WITH seconds remaining of the 1966 World Cup final, Geoff Hurst collects the ball on the left just inside the German half. It may just be tiredness, but the ball never seems to be running cleanly, it always needs to be dug out. Nevertheless, Hurst out-paces a half-hearted defender and bears down on goal before, indisputably, with his left foot sending the ball high into the net with such force that the goalkeeper barely moves.

Sir Geoff was the right man in the right place at the right time, and he let his feet do the talking.

Kenneth Wolstenholme was also the right man in the right place at the right time, and with the right words.
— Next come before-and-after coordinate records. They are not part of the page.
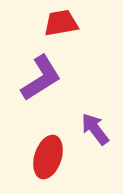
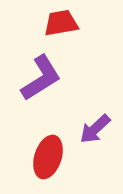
purple arrow: rotated 96 degrees counterclockwise
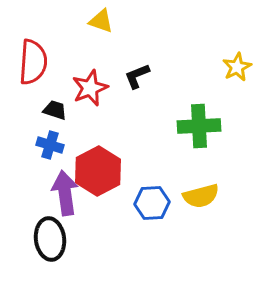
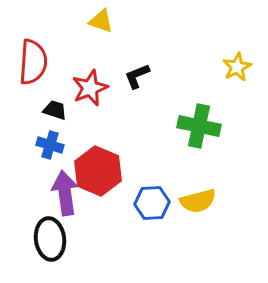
green cross: rotated 15 degrees clockwise
red hexagon: rotated 9 degrees counterclockwise
yellow semicircle: moved 3 px left, 5 px down
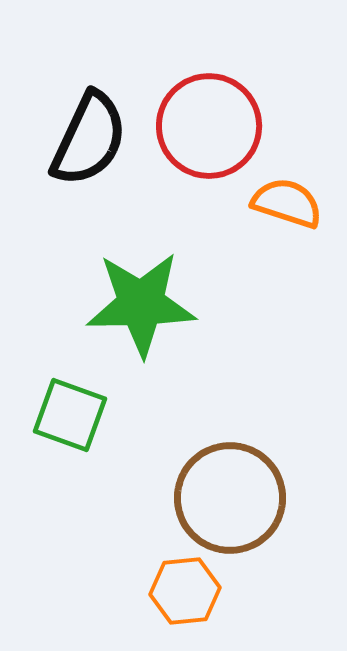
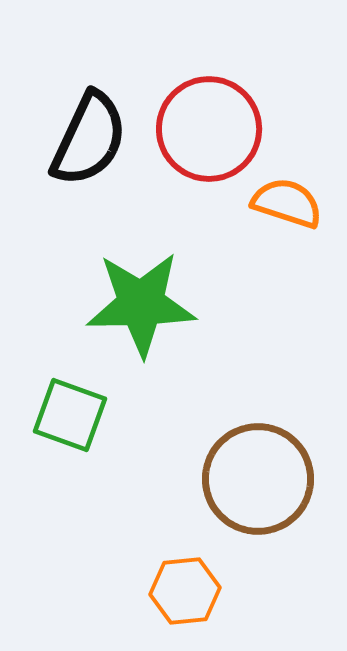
red circle: moved 3 px down
brown circle: moved 28 px right, 19 px up
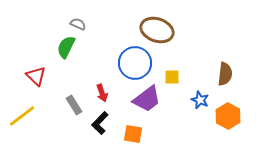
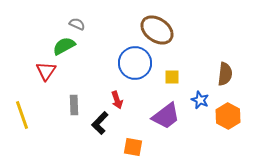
gray semicircle: moved 1 px left
brown ellipse: rotated 16 degrees clockwise
green semicircle: moved 2 px left, 1 px up; rotated 35 degrees clockwise
red triangle: moved 10 px right, 5 px up; rotated 20 degrees clockwise
red arrow: moved 15 px right, 7 px down
purple trapezoid: moved 19 px right, 17 px down
gray rectangle: rotated 30 degrees clockwise
yellow line: moved 1 px up; rotated 72 degrees counterclockwise
orange square: moved 13 px down
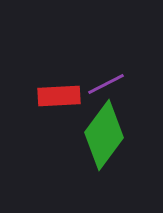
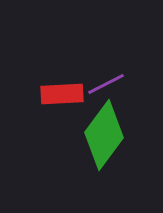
red rectangle: moved 3 px right, 2 px up
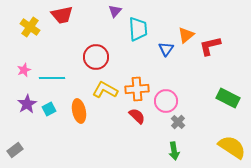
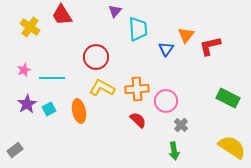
red trapezoid: rotated 70 degrees clockwise
orange triangle: rotated 12 degrees counterclockwise
yellow L-shape: moved 3 px left, 2 px up
red semicircle: moved 1 px right, 4 px down
gray cross: moved 3 px right, 3 px down
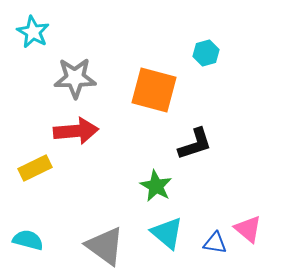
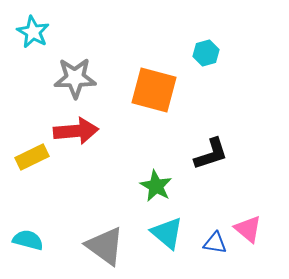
black L-shape: moved 16 px right, 10 px down
yellow rectangle: moved 3 px left, 11 px up
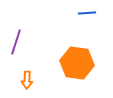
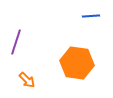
blue line: moved 4 px right, 3 px down
orange arrow: rotated 48 degrees counterclockwise
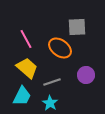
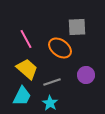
yellow trapezoid: moved 1 px down
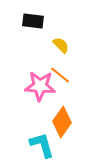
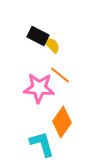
black rectangle: moved 5 px right, 15 px down; rotated 20 degrees clockwise
yellow semicircle: moved 9 px left
pink star: moved 1 px left, 2 px down
cyan L-shape: moved 1 px up
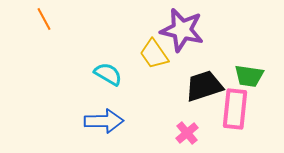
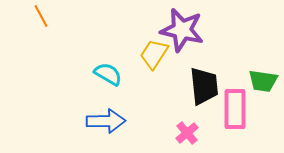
orange line: moved 3 px left, 3 px up
yellow trapezoid: rotated 68 degrees clockwise
green trapezoid: moved 14 px right, 5 px down
black trapezoid: rotated 102 degrees clockwise
pink rectangle: rotated 6 degrees counterclockwise
blue arrow: moved 2 px right
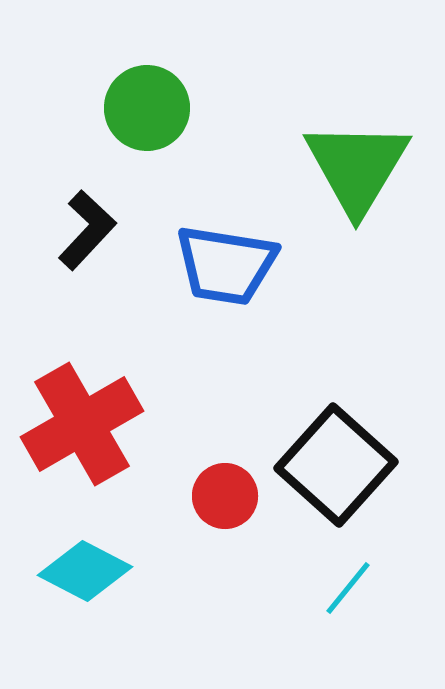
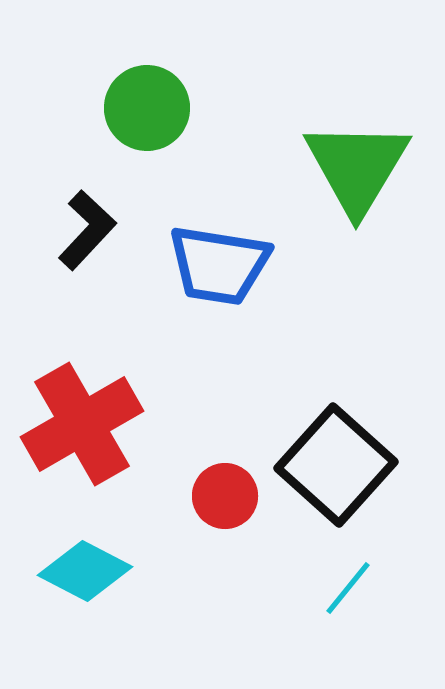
blue trapezoid: moved 7 px left
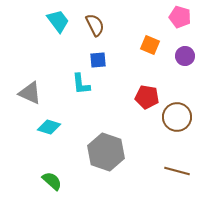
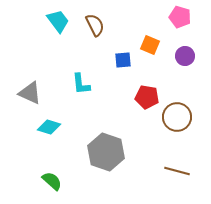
blue square: moved 25 px right
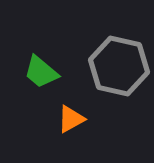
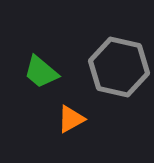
gray hexagon: moved 1 px down
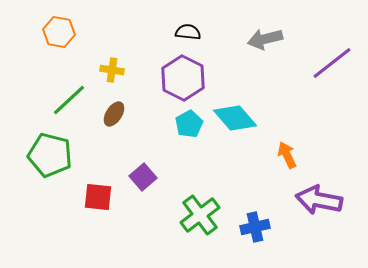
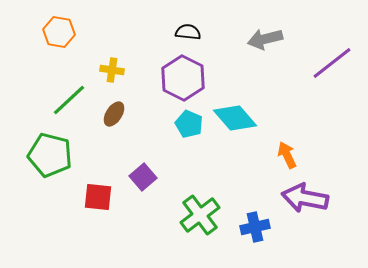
cyan pentagon: rotated 20 degrees counterclockwise
purple arrow: moved 14 px left, 2 px up
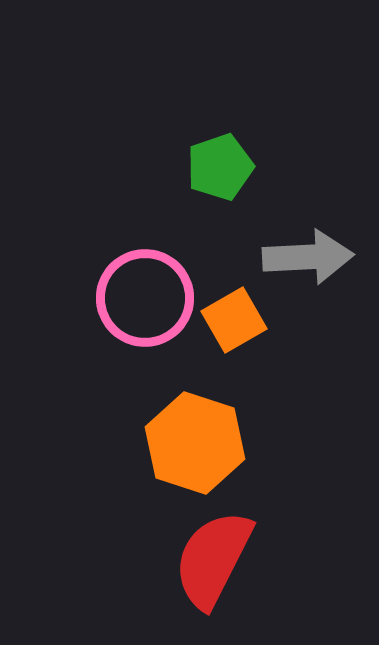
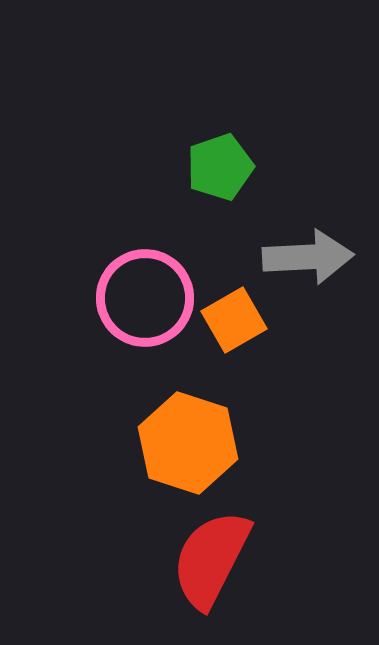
orange hexagon: moved 7 px left
red semicircle: moved 2 px left
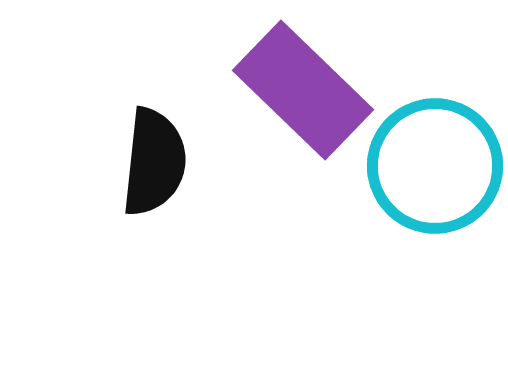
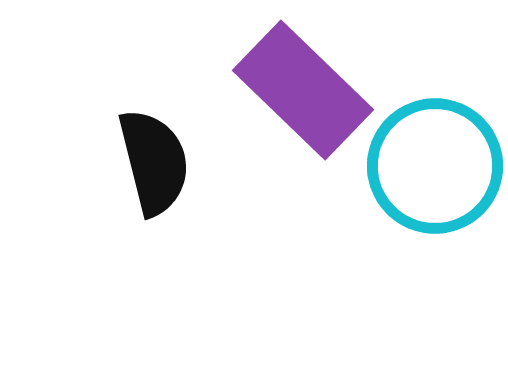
black semicircle: rotated 20 degrees counterclockwise
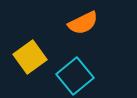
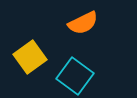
cyan square: rotated 15 degrees counterclockwise
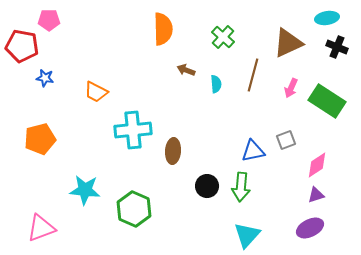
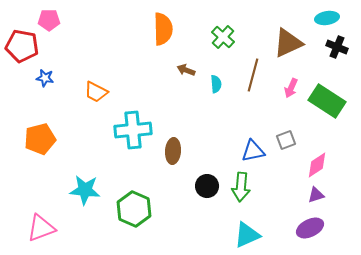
cyan triangle: rotated 24 degrees clockwise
Just 14 of them. "Some people are on the pitch." So beautifully weighted and timed. "They think it's all over." A commentator in perfect harmony with what he is describing. "It is now." The footballer and the commentator become one in millions of memories.

It is a moment that all football fans hold dear - even those who were not born in 1966 and whose only memory of the moment comes from the beginning of a comedy quiz show. In our heart of hearts, although we hope against hope that Sven Goran Eriksson and David Beckham will return victorious from the Far East this summer, we also know that it will probably remain unique in British sporting history.

It is every schoolboy's dream to play for his country. Around the lamp-posts as the night draws in, each successive generation becomes a different goalscoring star: Michael Owen, Alan Shearer, Gary Lineker, Kevin Keegan, Geoff Hurst The made-up commentary matches the age, but the scene is always the same: the last minute winner of the World Cup.

As time draws on, knees start to ache and bellies start to grow, most schoolboys realise that they will never fulfill these dreams - although if a last minute injury crisis ruled out every professional striker in the land, there would be a crowd of over-weight and under-fit middle-aged men volunteering for the World Cup, knowing that their experience and old magic would help them roll back the years and at least touch the dream.

Most of us, though, know that we will never be Owen, Shearer or Beckham, but still we'd like to make our mark in whatever we do, and we'd like not to be forgotten after our demise.

Most of us won't miss Kenneth Wolstenholme; most of us will struggle to put a name to his face in today's obituaries. But we'll all remember his 14 spontaneously crafted words, touched by genius, that guarantee his immortality.